PROBLEM DESCRIPTION: Each line of the listing that includes the string "thống" is to be identified and copied.

DATASET ENTRIES:

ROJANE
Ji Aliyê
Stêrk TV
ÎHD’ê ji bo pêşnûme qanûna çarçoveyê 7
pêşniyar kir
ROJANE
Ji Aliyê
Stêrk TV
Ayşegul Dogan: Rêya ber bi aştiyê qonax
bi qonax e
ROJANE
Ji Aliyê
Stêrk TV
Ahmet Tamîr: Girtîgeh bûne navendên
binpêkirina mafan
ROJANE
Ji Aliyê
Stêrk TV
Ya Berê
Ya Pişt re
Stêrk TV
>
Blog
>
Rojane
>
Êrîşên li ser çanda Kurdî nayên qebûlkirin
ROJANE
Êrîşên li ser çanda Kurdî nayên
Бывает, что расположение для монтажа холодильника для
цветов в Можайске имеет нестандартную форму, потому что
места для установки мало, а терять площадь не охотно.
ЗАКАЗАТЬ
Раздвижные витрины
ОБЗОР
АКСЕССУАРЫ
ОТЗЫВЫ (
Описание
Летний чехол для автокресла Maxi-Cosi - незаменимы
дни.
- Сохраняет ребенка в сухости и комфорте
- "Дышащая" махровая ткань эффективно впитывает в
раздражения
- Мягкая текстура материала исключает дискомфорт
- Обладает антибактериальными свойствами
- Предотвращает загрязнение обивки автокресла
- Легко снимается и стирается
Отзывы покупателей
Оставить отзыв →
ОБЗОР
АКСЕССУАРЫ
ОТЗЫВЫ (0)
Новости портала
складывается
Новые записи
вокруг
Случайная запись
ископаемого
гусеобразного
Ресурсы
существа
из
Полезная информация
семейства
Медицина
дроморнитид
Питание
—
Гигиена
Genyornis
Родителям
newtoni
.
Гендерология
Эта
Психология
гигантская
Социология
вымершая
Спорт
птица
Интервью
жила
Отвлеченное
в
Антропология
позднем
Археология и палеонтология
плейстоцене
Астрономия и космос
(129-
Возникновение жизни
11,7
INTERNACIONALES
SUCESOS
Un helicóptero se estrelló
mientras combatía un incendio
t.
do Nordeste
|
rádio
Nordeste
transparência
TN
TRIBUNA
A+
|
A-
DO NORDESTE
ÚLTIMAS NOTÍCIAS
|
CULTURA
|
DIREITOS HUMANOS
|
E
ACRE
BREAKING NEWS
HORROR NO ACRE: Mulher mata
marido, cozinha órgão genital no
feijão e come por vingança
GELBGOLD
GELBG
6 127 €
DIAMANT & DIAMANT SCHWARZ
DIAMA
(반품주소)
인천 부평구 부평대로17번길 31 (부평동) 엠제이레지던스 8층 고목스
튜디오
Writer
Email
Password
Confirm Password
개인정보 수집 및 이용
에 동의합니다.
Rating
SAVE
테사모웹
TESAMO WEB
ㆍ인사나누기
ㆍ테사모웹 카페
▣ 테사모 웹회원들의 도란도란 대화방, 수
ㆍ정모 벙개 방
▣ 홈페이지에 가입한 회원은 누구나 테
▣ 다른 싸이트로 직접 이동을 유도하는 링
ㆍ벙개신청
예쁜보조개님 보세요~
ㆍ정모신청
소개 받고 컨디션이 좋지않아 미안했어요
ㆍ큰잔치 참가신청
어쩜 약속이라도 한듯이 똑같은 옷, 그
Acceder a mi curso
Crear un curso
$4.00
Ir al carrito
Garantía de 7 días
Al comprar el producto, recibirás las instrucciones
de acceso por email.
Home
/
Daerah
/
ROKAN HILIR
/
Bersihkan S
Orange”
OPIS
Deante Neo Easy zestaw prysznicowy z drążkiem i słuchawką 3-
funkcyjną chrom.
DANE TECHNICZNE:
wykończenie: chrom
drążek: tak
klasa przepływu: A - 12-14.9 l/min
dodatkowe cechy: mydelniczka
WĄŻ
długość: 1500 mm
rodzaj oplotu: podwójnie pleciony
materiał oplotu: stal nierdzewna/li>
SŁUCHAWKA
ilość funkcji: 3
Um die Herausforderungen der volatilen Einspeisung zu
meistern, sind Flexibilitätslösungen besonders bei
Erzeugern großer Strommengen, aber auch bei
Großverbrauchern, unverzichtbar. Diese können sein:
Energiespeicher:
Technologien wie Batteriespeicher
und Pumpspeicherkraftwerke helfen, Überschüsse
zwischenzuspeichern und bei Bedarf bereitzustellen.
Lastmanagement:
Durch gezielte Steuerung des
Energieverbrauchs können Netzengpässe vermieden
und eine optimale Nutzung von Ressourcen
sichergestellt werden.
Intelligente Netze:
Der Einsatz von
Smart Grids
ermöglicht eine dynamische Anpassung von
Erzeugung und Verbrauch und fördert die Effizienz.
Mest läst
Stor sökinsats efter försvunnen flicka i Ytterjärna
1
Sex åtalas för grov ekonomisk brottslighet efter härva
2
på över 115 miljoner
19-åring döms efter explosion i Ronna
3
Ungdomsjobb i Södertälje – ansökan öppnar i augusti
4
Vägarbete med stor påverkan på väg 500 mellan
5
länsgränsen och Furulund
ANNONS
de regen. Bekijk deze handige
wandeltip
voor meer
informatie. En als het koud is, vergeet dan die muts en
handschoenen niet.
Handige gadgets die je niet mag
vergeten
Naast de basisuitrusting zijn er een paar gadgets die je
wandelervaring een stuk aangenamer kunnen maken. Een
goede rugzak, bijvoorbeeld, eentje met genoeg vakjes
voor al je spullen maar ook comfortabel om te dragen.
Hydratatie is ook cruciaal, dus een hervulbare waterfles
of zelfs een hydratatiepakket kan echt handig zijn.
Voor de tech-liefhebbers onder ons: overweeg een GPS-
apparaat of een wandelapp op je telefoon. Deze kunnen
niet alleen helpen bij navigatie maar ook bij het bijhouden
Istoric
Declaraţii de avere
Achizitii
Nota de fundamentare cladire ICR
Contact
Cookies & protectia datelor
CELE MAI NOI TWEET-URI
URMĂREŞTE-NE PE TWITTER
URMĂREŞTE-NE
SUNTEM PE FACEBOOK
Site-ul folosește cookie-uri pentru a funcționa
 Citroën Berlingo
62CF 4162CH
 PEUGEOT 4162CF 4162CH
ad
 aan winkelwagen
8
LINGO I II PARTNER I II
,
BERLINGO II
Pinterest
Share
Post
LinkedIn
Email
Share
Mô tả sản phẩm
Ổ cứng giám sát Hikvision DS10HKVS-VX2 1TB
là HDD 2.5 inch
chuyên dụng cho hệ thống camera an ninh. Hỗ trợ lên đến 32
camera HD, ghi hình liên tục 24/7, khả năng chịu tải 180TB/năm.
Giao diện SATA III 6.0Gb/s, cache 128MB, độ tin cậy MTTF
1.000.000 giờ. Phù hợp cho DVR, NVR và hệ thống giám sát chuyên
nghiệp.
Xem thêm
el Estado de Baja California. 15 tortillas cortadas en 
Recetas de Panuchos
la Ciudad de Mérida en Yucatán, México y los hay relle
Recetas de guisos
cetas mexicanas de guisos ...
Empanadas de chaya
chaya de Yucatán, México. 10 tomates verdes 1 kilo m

EXERCISE RESPONSE:
chuyên dụng cho hệ thống camera an ninh. Hỗ trợ lên đến 32
1.000.000 giờ. Phù hợp cho DVR, NVR và hệ thống giám sát chuyên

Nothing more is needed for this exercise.